My question appeared to repel him. I failed to see the point of contention, and was considering allowing my impatience to show when I heard a door opening inside the house, and a voice I recognized. ‘Catchpool! Mon cher ami!’

‘Poirot?’ I called out. To the butler I said, ‘Is that Hercule Poirot?’ I pushed open the door and walked into the house, tired of waiting to be invited in out of the cold. I saw an elaborately tiled floor of the sort you might see in a palace, a grand wooden staircase, too many doors and corridors for a newcomer to take in, a grandfather clock, the mounted head of a deer on one wall. The poor creature looked as if it was smiling, and I smiled back at it. Despite being dead and detached from its body, the deer’s head was more welcoming than the butler.

‘Catchpool!’ Again came the voice.

‘Look here, is Hercule Poirot in this house?’ I asked more insistently.

This time the butler replied with a reluctant nod, and moments later the Belgian moved into view at a pace that, for him, was fast. I could not help chuckling at the egg-shaped head and the shiny shoes, both so familiar, and of course the unmistakable moustaches.

‘Catchpool! What a pleasure to find you here too!’

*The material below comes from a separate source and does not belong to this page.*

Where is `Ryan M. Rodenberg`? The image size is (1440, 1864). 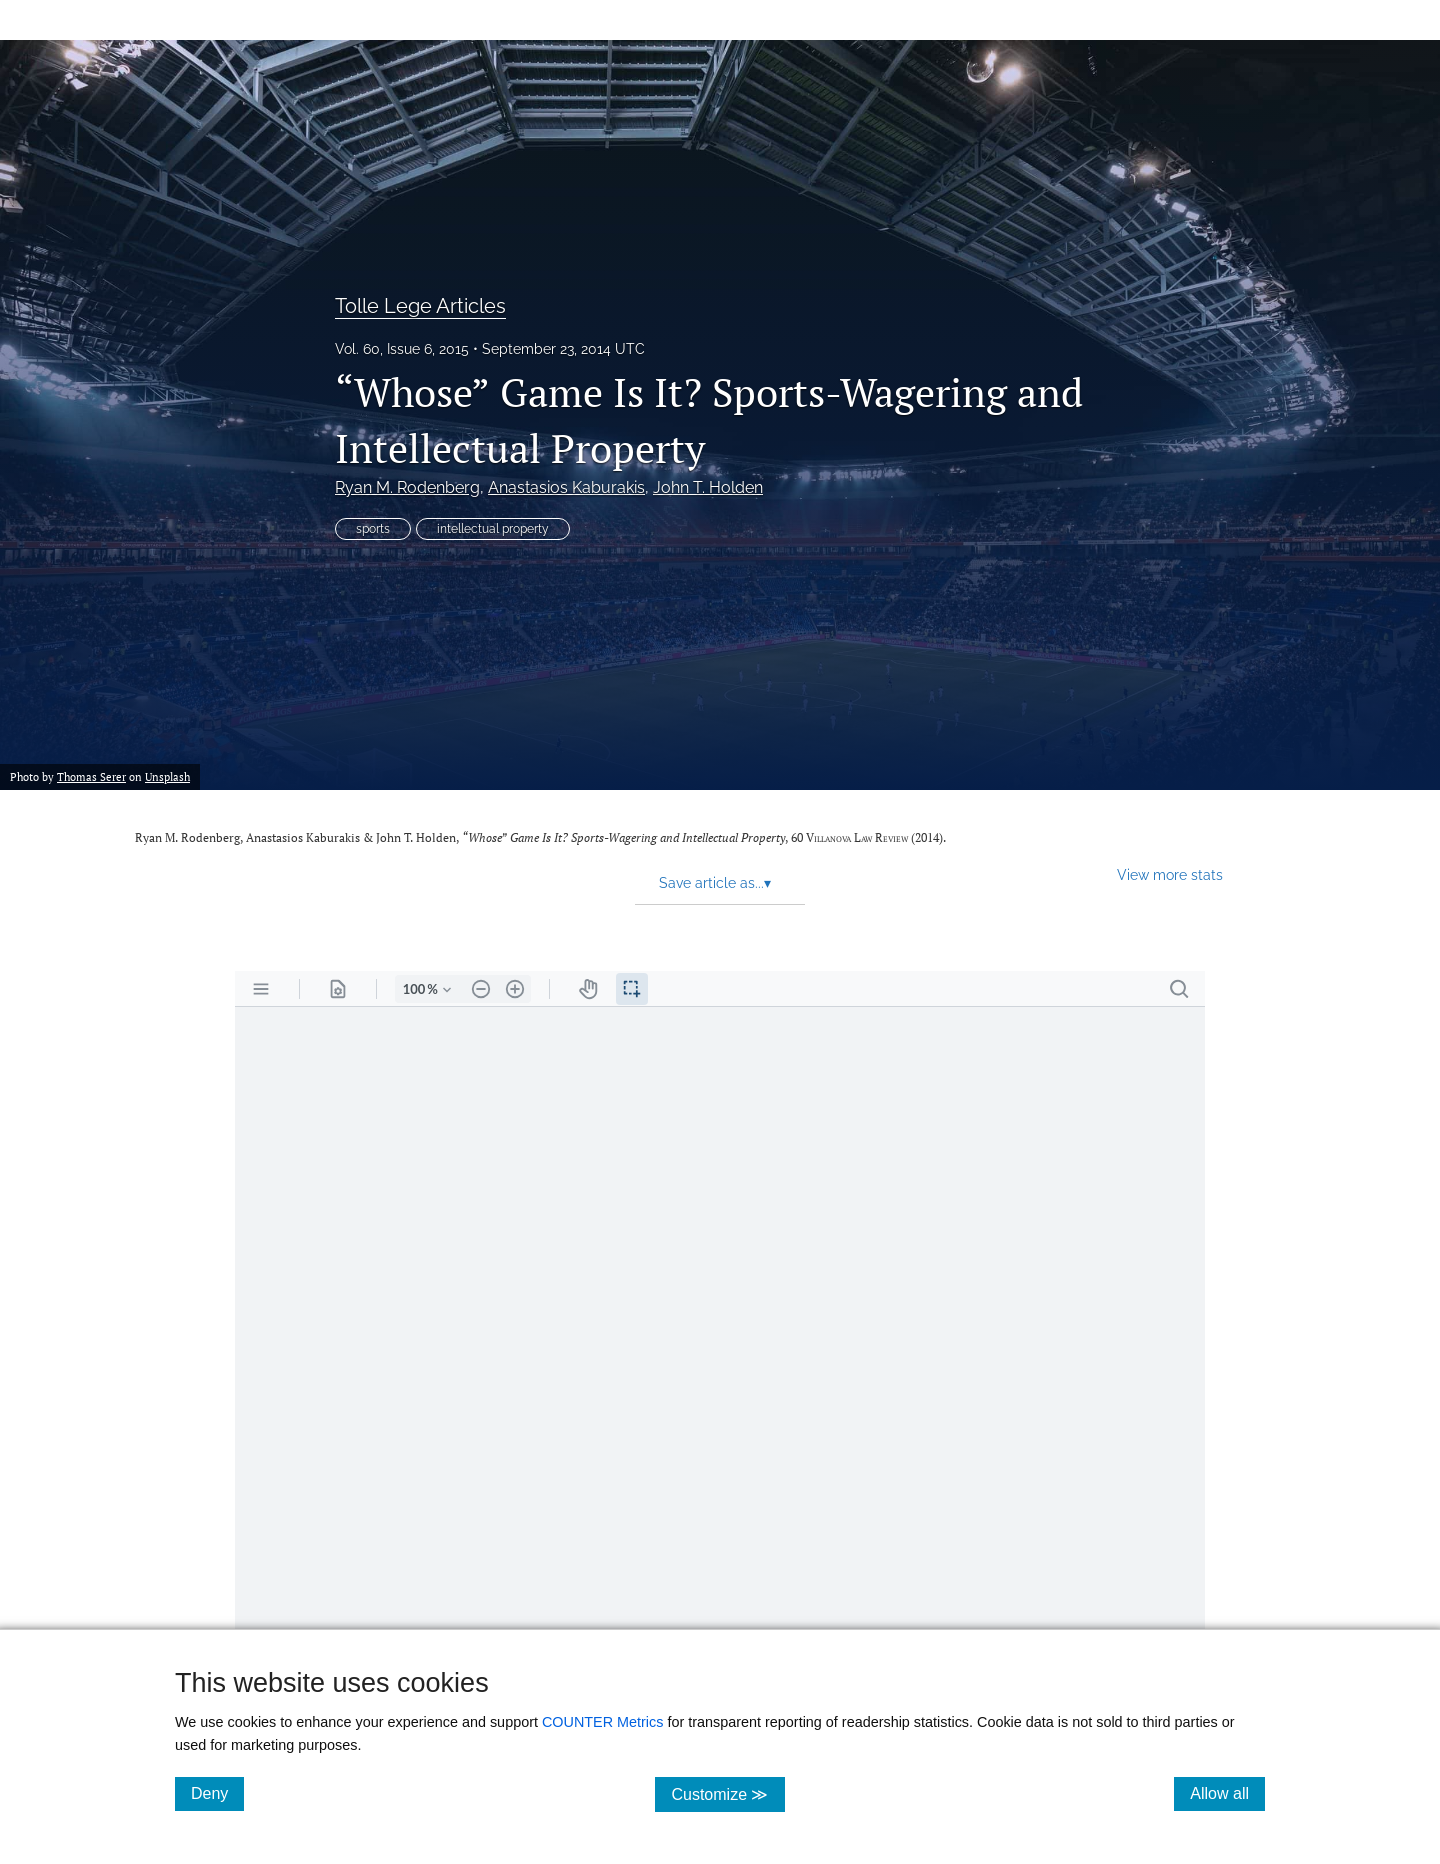
Ryan M. Rodenberg is located at coordinates (407, 487).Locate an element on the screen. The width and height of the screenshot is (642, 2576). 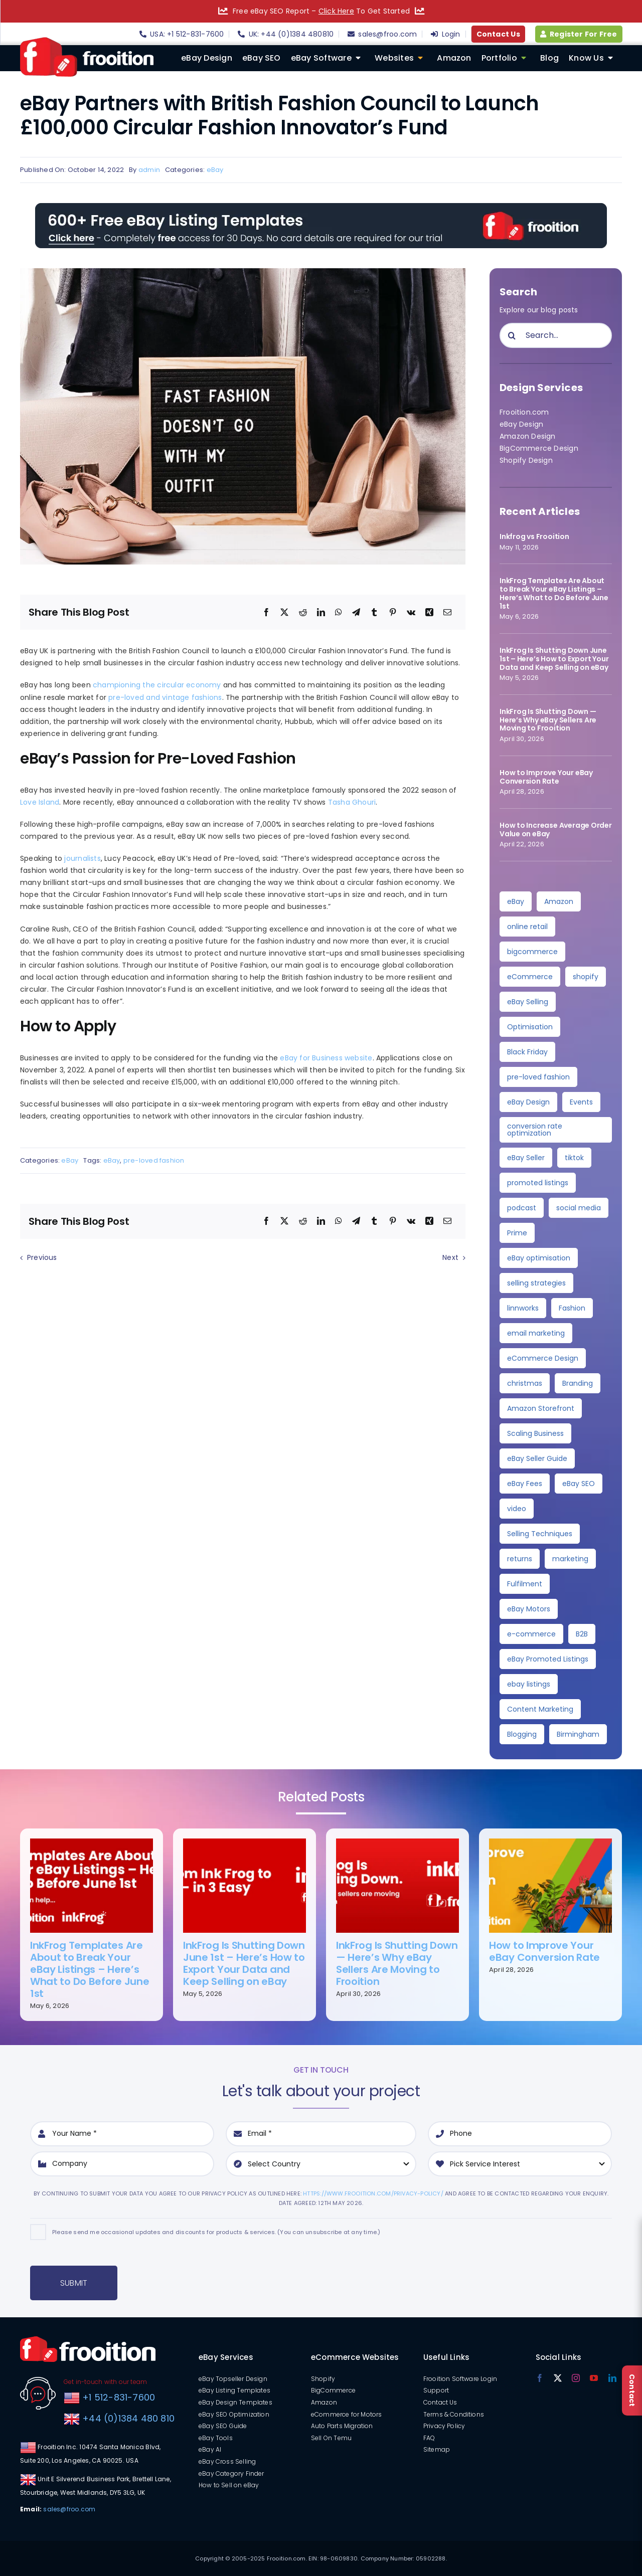
How to Improve Your eBay Conversion Rate is located at coordinates (546, 777).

‘I was about to say the same to you. Was it you, by any chance, wanting to see me in the drawing room?’

‘Yes, yes. It was I.’

‘I thought so. Good, then you can lead me there. What on earth is going on? Has something happened?’

‘Happened? No. What should have happened?’

‘Well …’ I turned round. Poirot and I were alone, and my suitcases had vanished. ‘From the butler’s guarded manner, I wondered if—’

‘Ah, yes, Hatton. Pay no attention to him, Catchpool. His manner, as you call it, is without cause. It is simply his character.’

‘Are you sure? It’s an odd sort of character to have.’

‘Oui. Lady Playford explained him to me shortly after I arrived this afternoon. I asked her the same questions you ask me, thinking something must have occurred that the butler thought it was not his place to discuss. She said Hatton becomes this way after being in service for so long. He has seen many things that it would not have been prudent for him to mention, and so now, Lady Playford tells me, it is his preference to say as little as possible. She too finds it frustrating. “He cannot part with the most basic information—what time will dinner be served? When will the coal be delivered?—without behaving as if I’m trying to wrestle from him a closely guarded and explosive family secret,” she complained to me. “He has lost what judgement he once had, and is now unable to distinguish between outrageous indiscretion and saying anything at all,” she said.’

‘Then why does she not engage a new butler?’

‘That, also, is a question I asked. We think alike, you and I.’